** Opening Data records block **

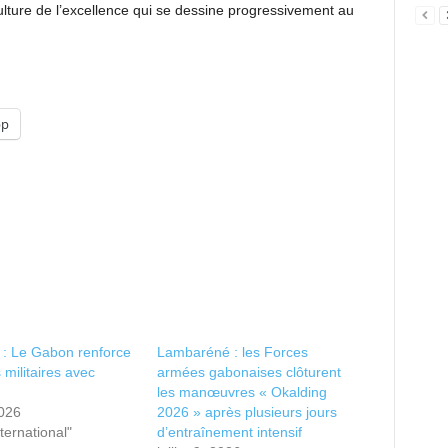
ulture de l’excellence qui se dessine progressivement au
pp
 : Le Gabon renforce
Lambaréné : les Forces
 militaires avec
armées gabonaises clôturent
les manœuvres « Okalding
2026
2026 » après plusieurs jours
ternational"
d’entraînement intensif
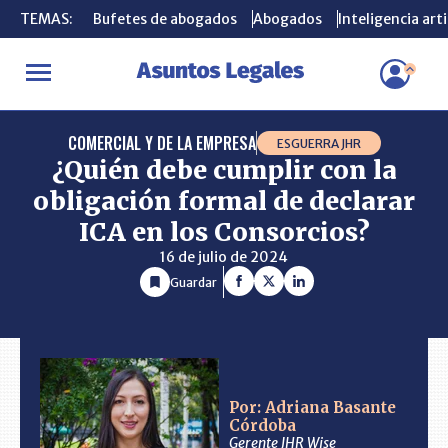
TEMAS:
TEMAS:
Bufetes de abogados
Bufetes de abogados
Abogados
Abogados
Inteligencia arti
Inteligencia arti
INICIO
CONSULTORIO
¿Quién debe cumplir con la obligación fo
COMERCIAL Y DE LA EMPRESA
ESGUERRA JHR
¿Quién debe cumplir con la
obligación formal de declarar
ICA en los Consorcios?
16 de julio de 2024
Guardar
Por: Adriana Basante
Córdoba
Gerente JHR Wise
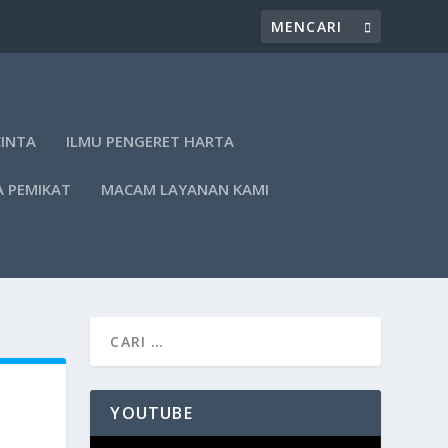
CINTA
ILMU PENGERET HARTA
A PEMIKAT
MACAM LAYANAN KAMI
YOUTUBE
Pemutar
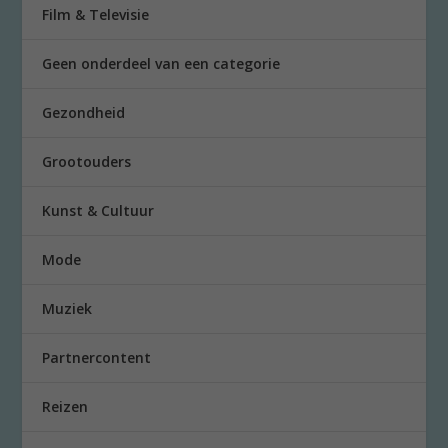
Film & Televisie
Geen onderdeel van een categorie
Gezondheid
Grootouders
Kunst & Cultuur
Mode
Muziek
Partnercontent
Reizen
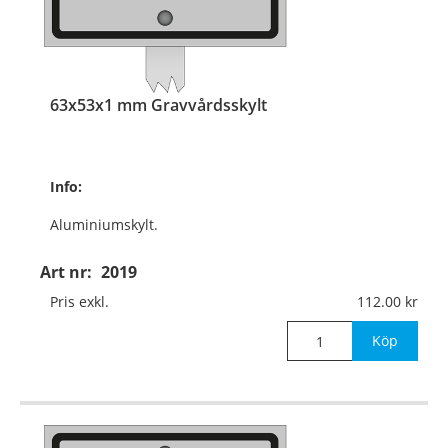
63x53x1 mm Gravvårdsskylt
Info:
Aluminiumskylt.
Med aluminiumskena
Art nr:
2019
350x10x3 mm
Pris exkl.
112.00
för nedstick i mark.
Köp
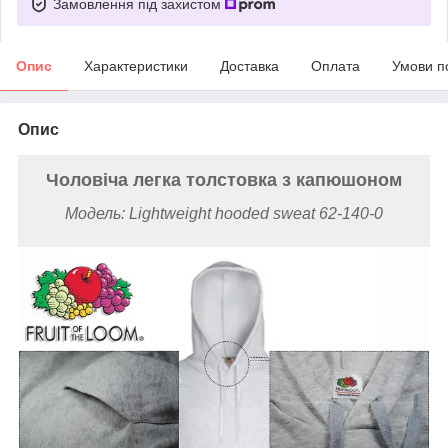
Замовлення під захистом
Опис
Характеристики
Доставка
Оплата
Умови п
Опис
Чоловіча легка толстовка з капюшоном
Модель: Lightweight hooded sweat 62-140-0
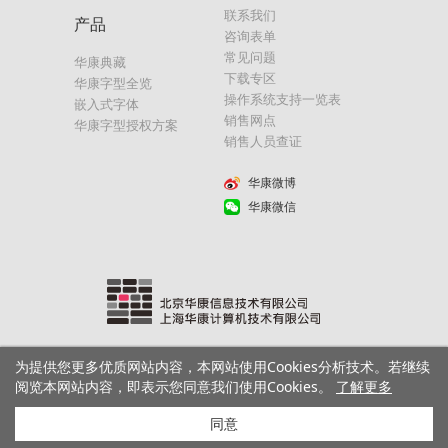
联系我们
产品
咨询表单
常见问题
华康典藏
下载专区
华康字型全览
操作系统支持一览表
嵌入式字体
销售网点
华康字型授权方案
销售人员查证
华康微博
华康微信
为提供您更多优质网站内容，本网站使用Cookies分析技术。若继续
沪ICP备05005980号
Copyright© DynaComware Corp. All Rights Reserved.
隐私权政
阅览本网站内容，即表示您同意我们使用Cookies。
了解更多
策
同意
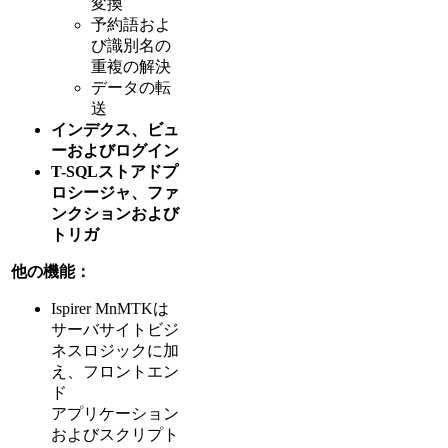
変換
予約語およ
び識別名の
重複の解決
データの転
送
インデクス、ビュ
ーおよびログイン
T-SQLストアドプ
ロシージャ、ファ
ンクションおよび
トリガ
他の機能：
Ispirer MnMTKは
サーバサイトビジ
ネスロジックに加
え、フロントエン
ド
アプリケーション
およびスクリプト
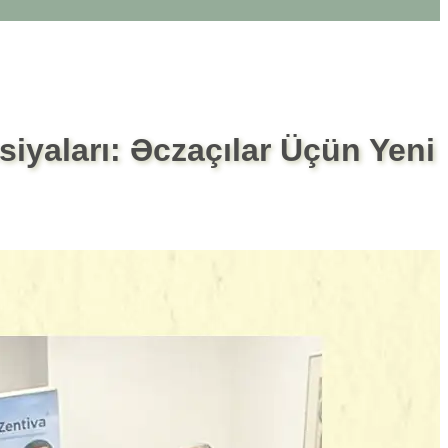
iyaları: Əczaçılar Üçün Yeni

** Closing Data records block **

What is being asked - Retype each line above exactly and leave out any picture.

Answer below -
ulture de l’excellence qui se dessine progressivement au
pp
 : Le Gabon renforce
Lambaréné : les Forces
 militaires avec
armées gabonaises clôturent
les manœuvres « Okalding
2026
2026 » après plusieurs jours
ternational"
d’entraînement intensif
TEMAS:
TEMAS:
Bufetes de abogados
Bufetes de abogados
Abogados
Abogados
Inteligencia arti
Inteligencia arti
INICIO
CONSULTORIO
¿Quién debe cumplir con la obligación fo
COMERCIAL Y DE LA EMPRESA
ESGUERRA JHR
¿Quién debe cumplir con la
obligación formal de declarar
ICA en los Consorcios?
16 de julio de 2024
Guardar
Por: Adriana Basante
Córdoba
Gerente JHR Wise
CINTA
ILMU PENGERET HARTA
A PEMIKAT
MACAM LAYANAN KAMI
YOUTUBE
Pemutar
Film & Televisie
Geen onderdeel van een categorie
Gezondheid
Grootouders
Kunst & Cultuur
Mode
Muziek
Partnercontent
Reizen
63x53x1 mm Gravvårdsskylt
Info:
Aluminiumskylt.
Med aluminiumskena
Art nr:
2019
350x10x3 mm
Pris exkl.
112.00
för nedstick i mark.
Köp
Замовлення під захистом
Опис
Характеристики
Доставка
Оплата
Умови п
Опис
Чоловіча легка толстовка з капюшоном
Модель: Lightweight hooded sweat 62-140-0
联系我们
产品
咨询表单
常见问题
华康典藏
下载专区
华康字型全览
操作系统支持一览表
嵌入式字体
销售网点
华康字型授权方案
销售人员查证
华康微博
华康微信
为提供您更多优质网站内容，本网站使用Cookies分析技术。若继续
沪ICP备05005980号
Copyright© DynaComware Corp. All Rights Reserved.
隐私权政
阅览本网站内容，即表示您同意我们使用Cookies。
了解更多
策
同意
変換
予約語およ
び識別名の
重複の解決
データの転
送
インデクス、ビュ
ーおよびログイン
T-SQLストアドプ
ロシージャ、ファ
ンクションおよび
トリガ
他の機能：
Ispirer MnMTKは
サーバサイトビジ
ネスロジックに加
え、フロントエン
ド
アプリケーション
およびスクリプト
iyaları: Əczaçılar Üçün Yeni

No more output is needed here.